Guaranteed Solutions
Highlights
Ensuring a solution, even in the face of tight or conflicting constraints, is critical for maintaining project momentum and avoiding costly manual trial-and-error.
- MiningMath delivers a workable plan every time. It automatically relaxes lower-priority constraints when no solution is found, maintaining speed and user control.
- Enables fast iteration: Instead of stopping, the system adjusts less critical parameters so engineers can move forward without rework.
- Preserves key constraints: Relaxations follow a set order, keeping the most important inputs intact—a unique feature of MiningMath.
Multiple, complex constraints increase the likelihood of not finding or not existing feasible solutions. Nonetheless, MiningMath always delivers a solution, even if it could not honor the entire set of constraints imposed or had to reduce the NPV to find a feasible solution.

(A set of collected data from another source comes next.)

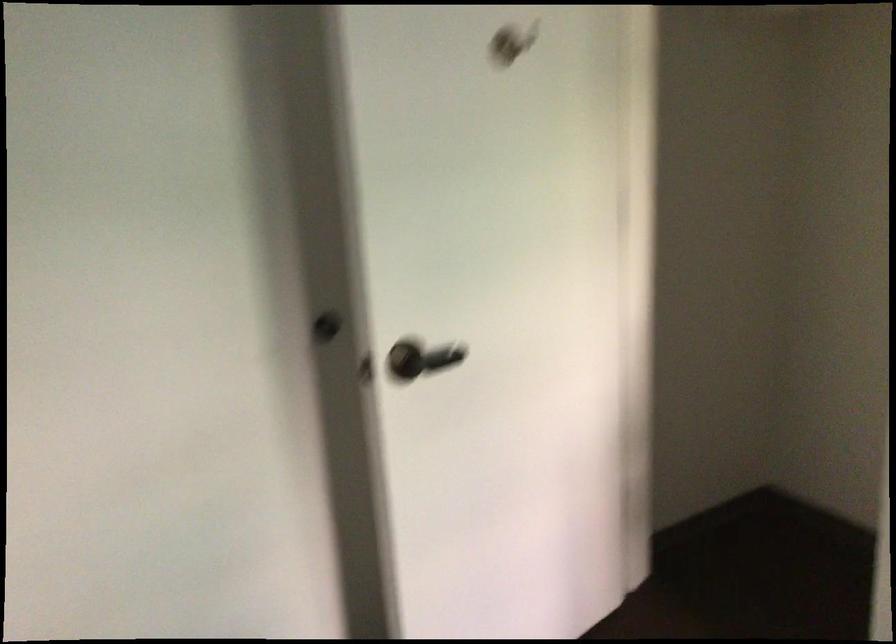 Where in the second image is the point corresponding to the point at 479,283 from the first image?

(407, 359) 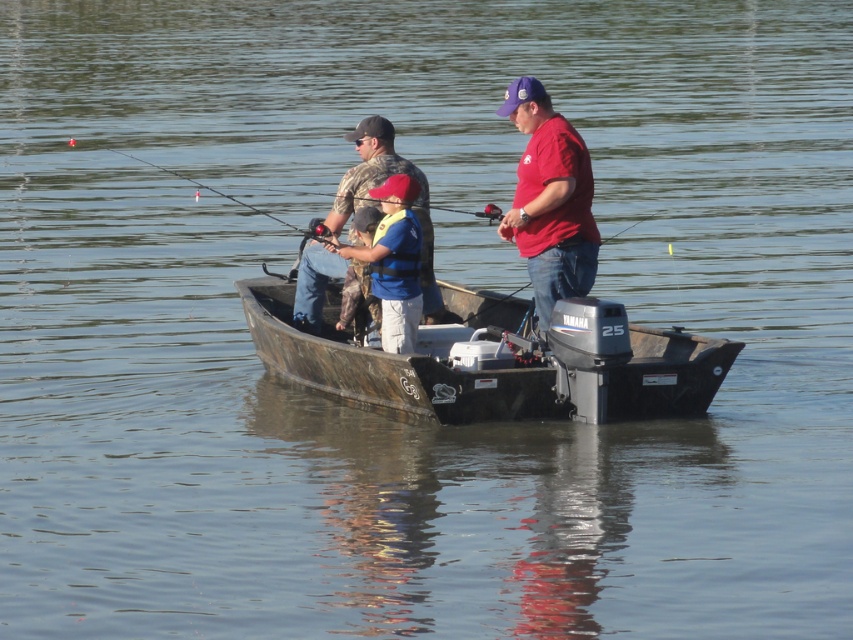 You are a photographer on the dock, and you want to capture a photo of the matte red shirt at center and camouflage fabric jacket at center. Based on their positions, which object should you focus on first if you want to include both in the frame without moving the camera?

The camouflage fabric jacket at center should be focused on first because the matte red shirt at center is to the right of it, so by centering the camouflage fabric jacket at center in the frame, the matte red shirt at center will naturally be included to its right without needing to adjust the camera position.

You are planning to place a rectangular cooler on the camouflage fabric boat at center. The cooler has a width of 40 cm. Considering the boat and the matte red shirt at center, can the cooler fit on the boat?

The camouflage fabric boat at center is wider than the matte red shirt at center. Since the boat is wider, the 40 cm cooler should fit as long as there is enough space not occupied by other items. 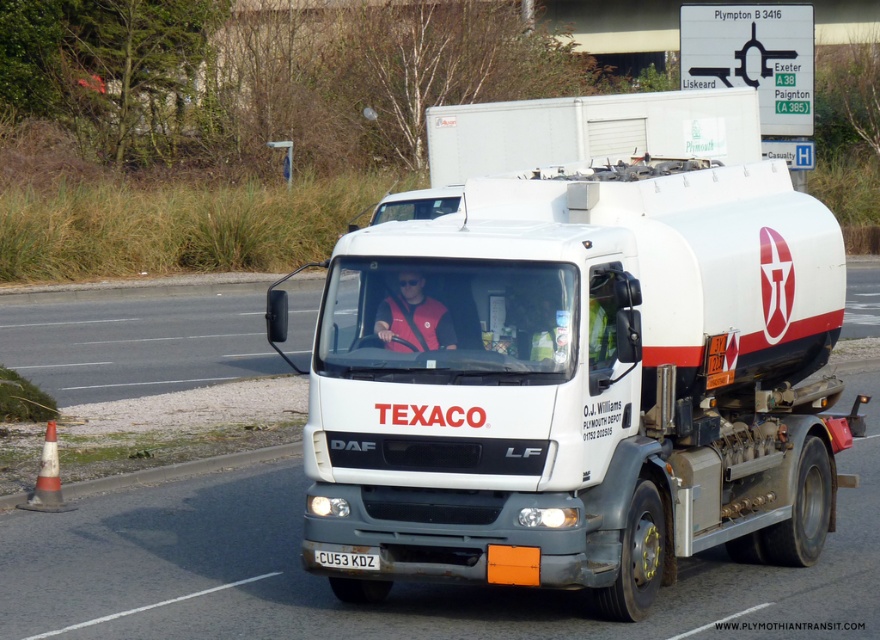 Question: Which point is closer to the camera taking this photo?

Choices:
 (A) (735, 186)
 (B) (376, 323)

Answer: (B)

Question: Which point is farther to the camera?

Choices:
 (A) red fabric vest at center
 (B) white matte tanker truck at center
 (C) white plastic license plate at center

Answer: (C)

Question: Which point is farther from the camera taking this photo?

Choices:
 (A) (361, 557)
 (B) (317, 420)

Answer: (B)

Question: Can you confirm if white matte tanker truck at center is positioned to the left of red fabric vest at center?

Choices:
 (A) no
 (B) yes

Answer: (A)

Question: Is white matte tanker truck at center wider than red fabric vest at center?

Choices:
 (A) no
 (B) yes

Answer: (B)

Question: Does red fabric vest at center have a greater width compared to white plastic license plate at center?

Choices:
 (A) no
 (B) yes

Answer: (B)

When dealing with highly constrained problems, other technologies might take hours or days to realize there is no feasible solution. The reason for that is because they usually employ generic optimization algorithms, not suitable to take decisions in a mining problem. In this case, the only option is to prepare a second execution with more flexible constraints, but still with no guarantee of feasibility.

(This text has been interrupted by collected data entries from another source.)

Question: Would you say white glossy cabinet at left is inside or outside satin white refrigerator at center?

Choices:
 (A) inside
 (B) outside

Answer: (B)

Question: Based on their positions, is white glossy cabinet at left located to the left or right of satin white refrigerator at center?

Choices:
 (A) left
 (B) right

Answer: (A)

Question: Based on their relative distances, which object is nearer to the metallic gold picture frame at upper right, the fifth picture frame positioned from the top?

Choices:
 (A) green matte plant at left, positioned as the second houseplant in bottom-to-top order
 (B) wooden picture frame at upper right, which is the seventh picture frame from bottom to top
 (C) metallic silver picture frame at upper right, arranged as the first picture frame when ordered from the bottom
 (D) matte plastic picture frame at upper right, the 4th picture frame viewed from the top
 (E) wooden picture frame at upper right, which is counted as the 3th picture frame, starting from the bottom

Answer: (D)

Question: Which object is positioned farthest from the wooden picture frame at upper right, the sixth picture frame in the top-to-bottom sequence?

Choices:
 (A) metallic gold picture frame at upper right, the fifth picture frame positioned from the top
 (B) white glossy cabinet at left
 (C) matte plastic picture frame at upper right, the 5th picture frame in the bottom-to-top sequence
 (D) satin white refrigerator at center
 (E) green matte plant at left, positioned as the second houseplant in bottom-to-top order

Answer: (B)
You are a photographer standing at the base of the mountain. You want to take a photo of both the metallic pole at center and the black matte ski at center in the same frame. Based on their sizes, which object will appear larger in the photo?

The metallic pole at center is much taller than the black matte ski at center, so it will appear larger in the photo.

On MiningMath, once an unfeasible solution is detected, the algorithm takes decisions on which (less relevant) constraints should be flexible, returning some warnings to the user at the report. This is performed along the optimization process, without compromising the runtimes.

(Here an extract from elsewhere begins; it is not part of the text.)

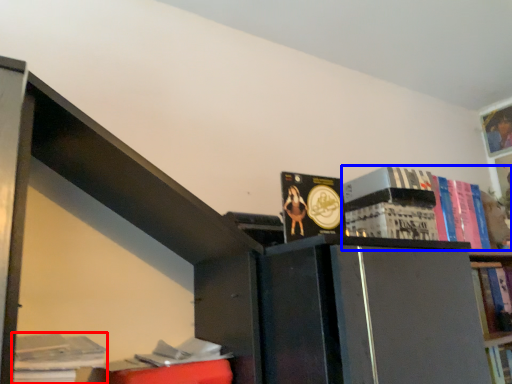 Question: Which point is further to the camera, book (highlighted by a red box) or book (highlighted by a blue box)?

Choices:
 (A) book
 (B) book

Answer: (B) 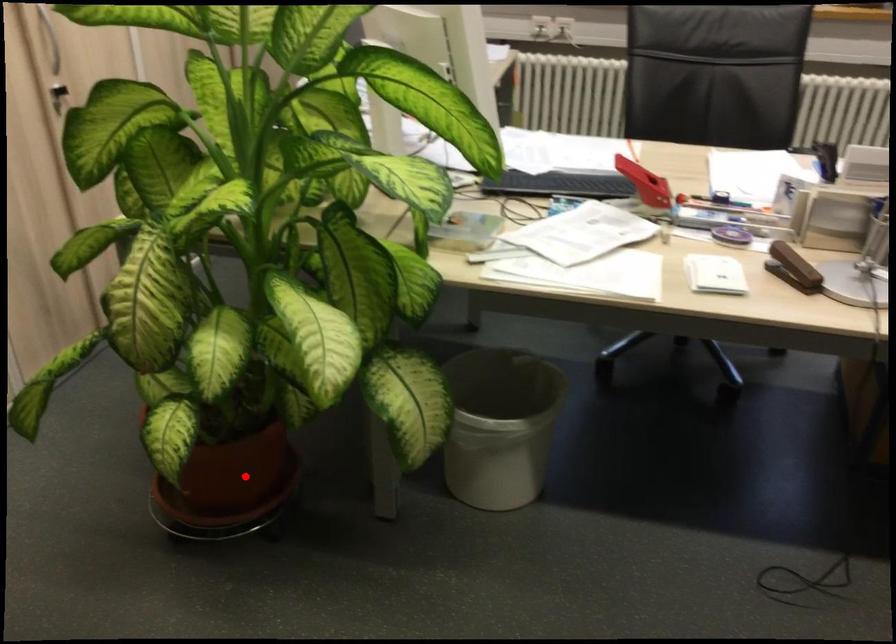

In some cases, the set of constraints may be too limiting, and the software is unable to return a solution, generating the “Unfeasible project” message. In these cases, it is recommended that you relax some restrictions.
The constraints priority order, from the highest to the lowest, is depicted in Figure 1.
Force+Restrict Mining together using the same surface.
Force mining or Restrict Mining, same concept as above, but the surfaces here are corrected according to slopes and it might have some differences.
Total Production Capacity (or the sum of the capacities across all destinations.)
Average and Sum, modeled as strong penalties in the objective function
Improve the NPV
Figure 1: Constraints hierarchy order.